Варлам Шаламов в свидетельствах современников | страница 32
[...] я вполне верю рассказу Олега Чухонцева и думаю, что Варлам Тихонович сказал ему сам.
Стиль жизни и общения
[...] я, как и Вы, считаю вполне возможным, что Варлам Тихонович далеко не все мне говорил и чувство конспирации, конечно, у него было внутренним и неизбежным в отношении со всеми, с кем он разговаривал. Кстати говоря, с лагерных времен у него сохранилось просто физиологическая невозможность о чем-либо говорить с двумя собеседниками одновременно, он всегда замолкал: по представлениям сталинского времени свидетельство одного – не доказательство, свидетельство двух – верный срок.[...]
Писем Шаламова мне не могло и быть, потому что он просто не знал моего адреса – в эти годы я жил то в разных комнатах общежитии Московского университета, то в постоянно менявшихся квартирах, которые мы снимали с женой. Постоянный адрес в Москве у меня появился в 72-ом году, когда с Варламом Тихоновичем я практически не виделся (кроме упомянутой мною встречи в библиотеке). Письмо, которое упоминает Сиротинская – это скорее всего мое письмо к Варламу Тихоновичу. Таких письма было два, поэтому я не знаю, о каком из них идет речь, причем, одно из них я, кажется, не отправил. Оба были не столько письмами, сколько записками, относились к 66 и 68 году и были, действительно, довольно неприятными. Первое было результатом недоразумения – я позвонил по какому-то поводу Шаламову, а он из-за своей глухоты меня не узнал и спутал с каким-то не известным мне человеком, который в это время настойчиво его преследовал, и Варлам Тихонович наговорил мне какие-то слова, которые относились к другому человеку. Я не помню, то ли послал ему письмо, то ли что-то сказал при встрече, и он страшно огорчился, с каким-то даже самоуничижением начал говорить, что Вы меня простите пожалуйста, глухого, я Вас с кем-то спутал (он называл имя, я забыл его).
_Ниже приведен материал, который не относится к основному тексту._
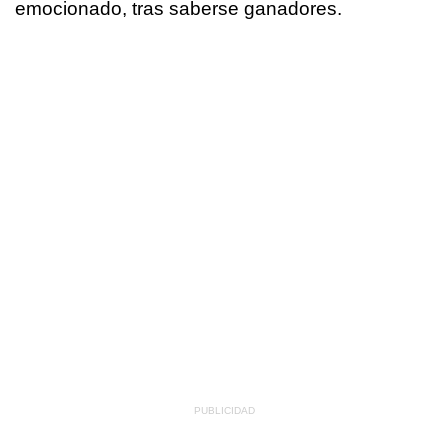
emocionado, tras saberse ganadores.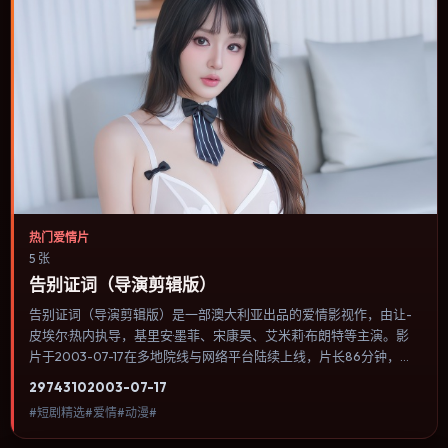
热门爱情片
5 张
告别证词（导演剪辑版）
告别证词（导演剪辑版）是一部澳大利亚出品的爱情影视作，由让-
皮埃尔·热内执导，基里安·墨菲、宋康昊、艾米莉·布朗特等主演。影
片于2003-07-17在多地院线与网络平台陆续上线，片长86分钟，适
合喜欢爱情类型、关注人物命运与城市气质的观众观看。冒险段落强
2974
310
2003-07-17
调地理与气候的真实感，体能极限与心理崩溃并行推进。内容聚焦人
#短剧精选#爱情#动漫#
物选择与情节推进，节奏与视听语言统一，可作为休闲观影或类型片
补片的选择。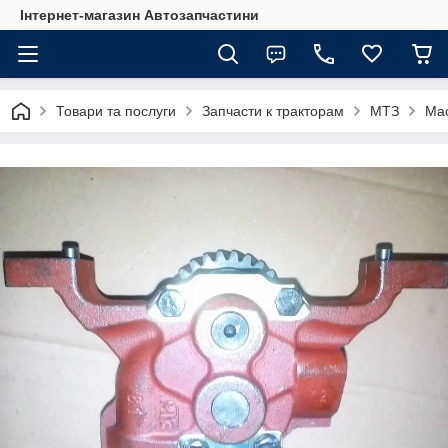
Інтернет-магазин Автозапчастини
Товари та послуги
Запчасти к тракторам
МТЗ
Мас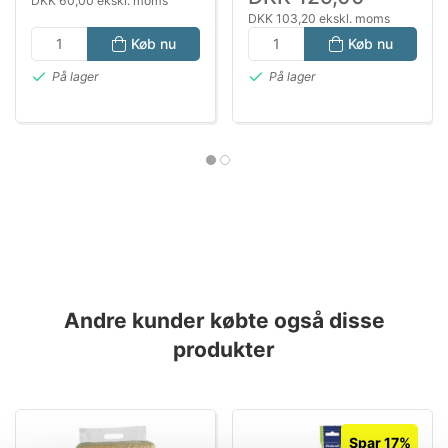
DKK 60,00 ekskl. moms
DKK 103,20 ekskl. moms
Køb nu
Køb nu
På lager
På lager
Andre kunder købte også disse
produkter
Spar 17%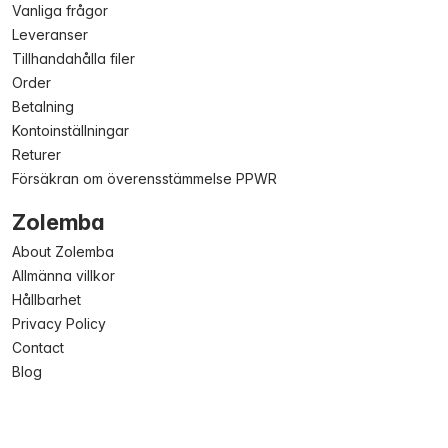
Vanliga frågor
Leveranser
Tillhandahålla filer
Order
Betalning
Kontoinställningar
Returer
Försäkran om överensstämmelse PPWR
Zolemba
About Zolemba
Allmänna villkor
Hållbarhet
Privacy Policy
Contact
Blog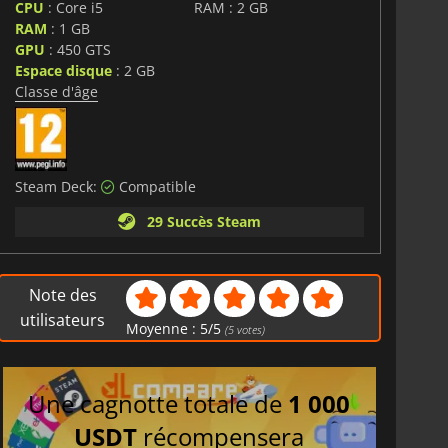
CPU
: Core i5
RAM : 2 GB
RAM
: 1 GB
GPU
: 450 GTS
Espace disque
: 2 GB
Classe d'âge
Steam Deck:
Compatible
29 Succès Steam
Note des
utilisateurs
Moyenne :
5
/
5
(
5
votes)
Une cagnotte totale de
1 000
USDT
récompensera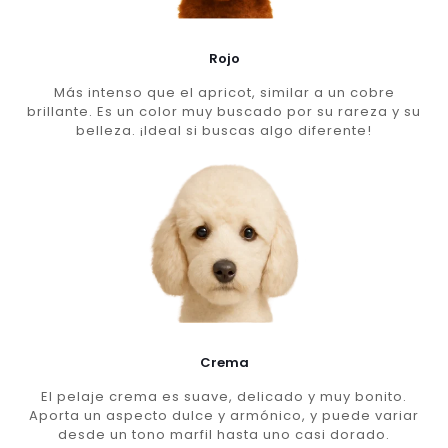
Rojo
Más intenso que el apricot, similar a un cobre
brillante. Es un color muy buscado por su rareza y su
belleza. ¡Ideal si buscas algo diferente!
Crema
El pelaje crema es suave, delicado y muy bonito.
Aporta un aspecto dulce y armónico, y puede variar
desde un tono marfil hasta uno casi dorado.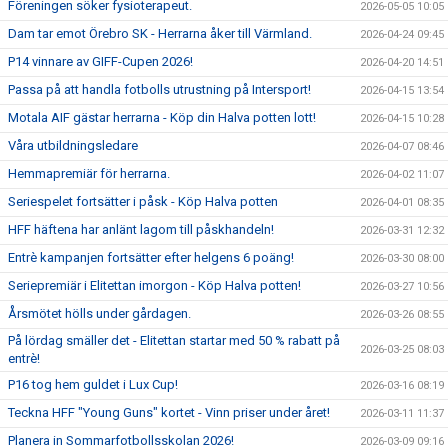
Föreningen söker fysioterapeut.
2026-05-05 10:05
Dam tar emot Örebro SK - Herrarna åker till Värmland.
2026-04-24 09:45
P14 vinnare av GIFF-Cupen 2026!
2026-04-20 14:51
Passa på att handla fotbolls utrustning på Intersport!
2026-04-15 13:54
Motala AIF gästar herrarna - Köp din Halva potten lott!
2026-04-15 10:28
Våra utbildningsledare
2026-04-07 08:46
Hemmapremiär för herrarna.
2026-04-02 11:07
Seriespelet fortsätter i påsk - Köp Halva potten
2026-04-01 08:35
HFF häftena har anlänt lagom till påskhandeln!
2026-03-31 12:32
Entrè kampanjen fortsätter efter helgens 6 poäng!
2026-03-30 08:00
Seriepremiär i Elitettan imorgon - Köp Halva potten!
2026-03-27 10:56
Årsmötet hölls under gårdagen.
2026-03-26 08:55
På lördag smäller det - Elitettan startar med 50 % rabatt på
2026-03-25 08:03
entrè!
P16 tog hem guldet i Lux Cup!
2026-03-16 08:19
Teckna HFF "Young Guns" kortet - Vinn priser under året!
2026-03-11 11:37
Planera in Sommarfotbollsskolan 2026!
2026-03-09 09:16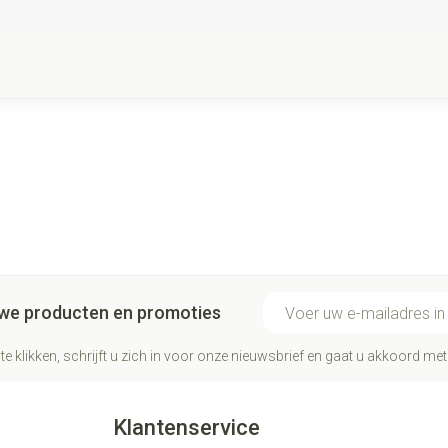
E-mail adres
euwe producten en promoties
te klikken, schrijft u zich in voor onze nieuwsbrief en gaat u akkoord me
Klantenservice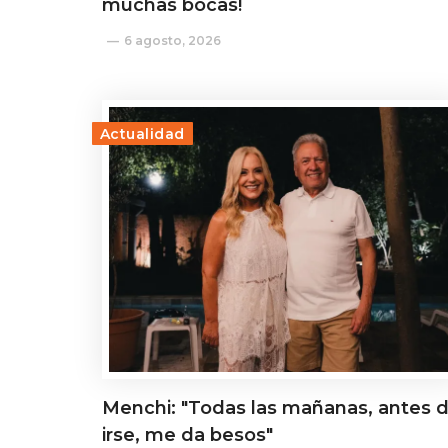
muchas bocas!
6 agosto, 2026
Actualidad
Menchi: "Todas las mañanas, antes 
irse, me da besos"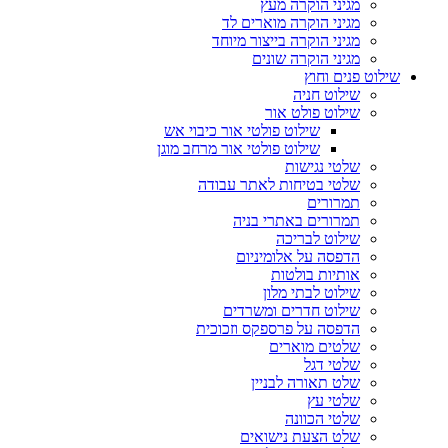
מגיני הוקרה מעץ
מגיני הוקרה מוארים לד
מגיני הוקרה בייצור מיוחד
מגיני הוקרה שונים
שילוט פנים וחוץ
שילוט חניה
שילוט פולט אור
שילוט פולטי אור כיבוי אש
שילוט פולטי אור מרחב מוגן
שלטי נגישות
שלטי בטיחות לאתר עבודה
תמרורים
תמרורים באתרי בניה
שילוט לבריכה
הדפסה על אלומיניום
אותיות בולטות
שילוט לבתי מלון
שילוט חדרים ומשרדים
הדפסה על פרספקס וזכוכית
שלטים מוארים
שלטי דגל
שלט תאורה לבניין
שלטי עץ
שלטי הכוונה
שלט הצעת נישואים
Тем дело и кончилось, но может быть на самом деле я ему послал эту записку удивленную, возмущенную и он, приложив не малые усилия, разыскал меня по телефону общежития университета, где был один телефон на весь этаж.
Шаламов и диссиденты
Кстати говоря, именно у Кинд[...] я и произносил это прощальное слово, которое не было сказано на кладбище, и которое, кстати говоря, было единственным на поминках. Уже то, что двадцать или двадцать пять человек, провожавшие Шаламова, считали правильным, чтобы слово о нем говорил человек, недавно вернувшийся из лагеря, – как раз ясно обнаруживало восприятие Варлама Тихоновича как человека, как писателя, противопоставленного всей советской системе, не только сталинской, но и тогдашней – то есть человека, принадлежавшего именно к диссидентскому миру.